Copyrights protect individual and original artistic works, such as novels or songs. If a logo is artistic, the logo could be protected by a trademark and copyright. Trademarks prevent businesses from creating the same or similar elements to promote their own goods and services that could confuse or mislead the public. A similar or even the same artistic work may be permitted under copyright law if the work created did not get influenced by original work.
The first person to use a mark in commerce owns the trademark. Copyrights don't rely on publication. But with someone in your corner with the same goals as you, it becomes easier to level the distribution of responsibility. Owning a trademark does not necessarily mean you have the skills, capital, or commitment to commercially exploit it yourself.
You may have expertise in a few areas, but chances are you are not an expert in all things. Hopefully, this is part of the reason you select the appropriate licensee. This type of agreement can offer a partnership with experience in the areas that you still need to spend time with and learn from. Consumers often base their purchasing decisions upon either.
Newer licensors have an opportunity to forge partnerships that can leverage an existing reputation. This can benefit both parties in the long term. Each of the previous advantages is ultimately an effort to increase financial returns for the trademark owner.
Regardless of where you are in the branding process, a licensing agreement may allow you a relatively passive income without losing any ownership rights. On one end, manufacturers are often willing to pay significant royalty rates for the right to identify their goods with an established and widely recognized trademark. On the other, increasing awareness of your brand by associating with another well-known brand brings additional revenue to you as well.
Seeing your trademark infringed upon can be a shock. Sometimes a better solution is to mitigate the damage — and quite possibly improve business greatly, too — by proposing a trademark licensing agreement to the infringer rather than threatening to sue.
This approach is a great way to build relationships, support goodwill, and foster consumer confidence. Depending on the terms of your agreement, you may end up giving up control over any number of elements, including packaging, distribution, cost, sales, marketing, or even how the product is produced. All of these issues should be addressed in the licensing agreement to the satisfaction of both the licensor and licensee. Your brand equity could take a huge hit should the licensee not meet the quality currently expected of your brand by your customer base.
It is important to understand what rights you are giving up in your agreement. Although not required by law, registering a trademark with the PTO confers many benefits on the trademark owner. For example, a U. Common law trademarks only create rights in the specific geographic territories where the owner is actually using it. Both types of trademarks are valid so long as your business continues to use them. However, registered trademarks must be renewed periodically with the PTO. Patents protect the rights of inventors.
A patent is a year exclusive property right granted by the PTO for an invention. A patent entitles you to exclude others from making, using, or selling your invention. Once your patent is issued, you have an obligation to enforce it against unauthorized third parties violating your rights.

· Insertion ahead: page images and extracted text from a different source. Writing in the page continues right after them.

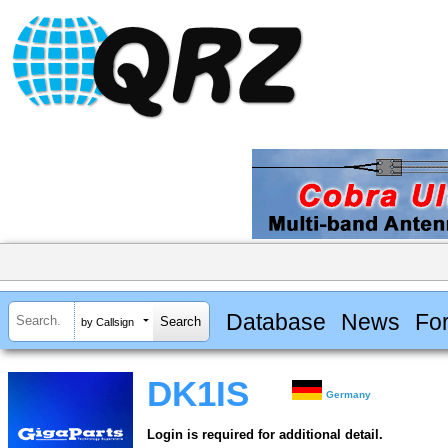
Database
News
Fo
by Callsign
DK1IS
Germany
Login is required for additional detail.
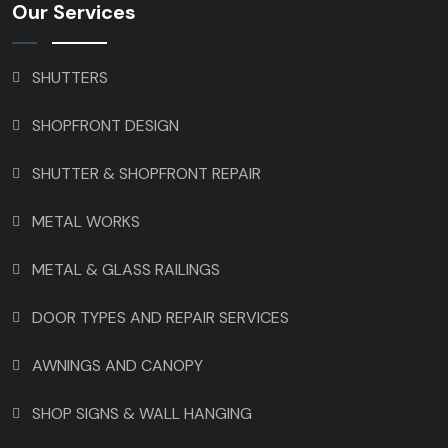
Our Services
SHUTTERS
SHOPFRONT DESIGN
SHUTTER & SHOPFRONT REPAIR
METAL WORKS
METAL & GLASS RAILINGS
DOOR TYPES AND REPAIR SERVICES
AWNINGS AND CANOPY
SHOP SIGNS & WALL HANGING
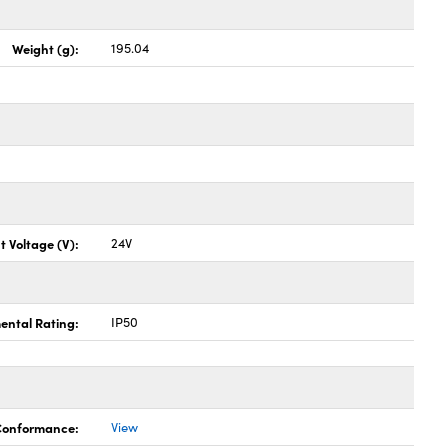
Weight (g):
195.04
t Voltage (V):
24V
ental Rating:
IP50
 Conformance:
View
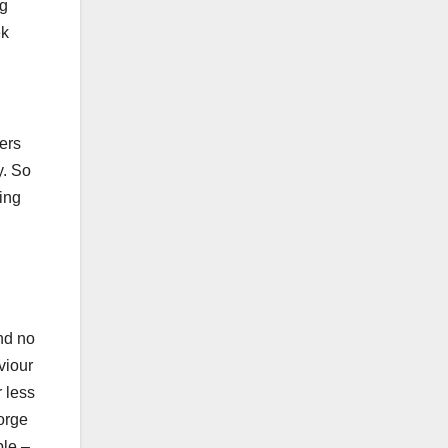
ng
ek
ders
y. So
ting
nd no
viour
r less
orge
ble –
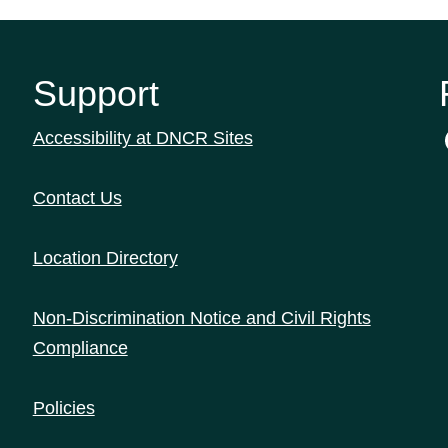
Support
Accessibility at DNCR Sites
Contact Us
Location Directory
Non-Discrimination Notice and Civil Rights
Compliance
Policies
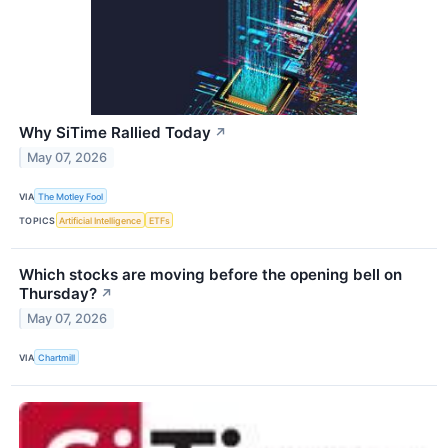
Why SiTime Rallied Today
↗
May 07, 2026
VIA
The Motley Fool
TOPICS
Artificial Intelligence
ETFs
Which stocks are moving before the opening bell on
Thursday?
↗
May 07, 2026
VIA
Chartmill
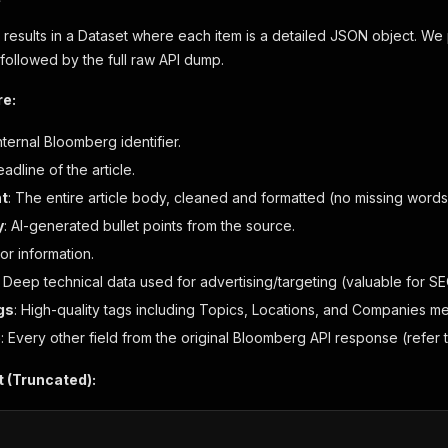
 results in a Dataset where each item is a detailed JSON object. We p
, followed by the full raw API dump.
re:
nternal Bloomberg identifier.
adline of the article.
nt
: The entire article body, cleaned and formatted (no missing words 
y
: AI-generated bullet points from the source.
hor information.
: Deep technical data used for advertising/targeting (valuable for SE
gs
: High-quality tags including Topics, Locations, and Companies m
e
: Every other field from the original Bloomberg API response (refer 
 (Truncated):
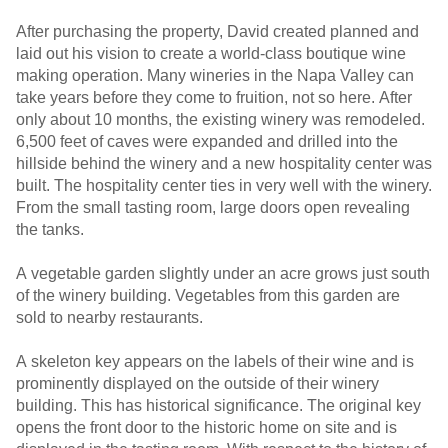
After purchasing the property, David created planned and
laid out his vision to create a world-class boutique wine
making operation. Many wineries in the Napa Valley can
take years before they come to fruition, not so here. After
only about 10 months, the existing winery was remodeled.
6,500 feet of caves were expanded and drilled into the
hillside behind the winery and a new hospitality center was
built. The hospitality center ties in very well with the winery.
From the small tasting room, large doors open revealing
the tanks.
A vegetable garden slightly under an acre grows just south
of the winery building. Vegetables from this garden are
sold to nearby restaurants.
A skeleton key appears on the labels of their wine and is
prominently displayed on the outside of their winery
building. This has historical significance. The original key
opens the front door to the historic home on site and is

Other types of patents often sought by businesses include:. Business method patents, which protect new methods of doing business, such as those used in banking, tax compliance and e-commerce, for example; and. Plant patents, which protect invented or discovered asexually reproduced plants that are new and distinct.
Read more here on Intellectual Property Protection. Licenses are contracts that transfer IP rights from the owner of the rights the Licensor to a third party who wants to use them the Licensee.
They can be exclusive rights are granted to only one Licensee or non-exclusive rights are granted to multiple Licensees.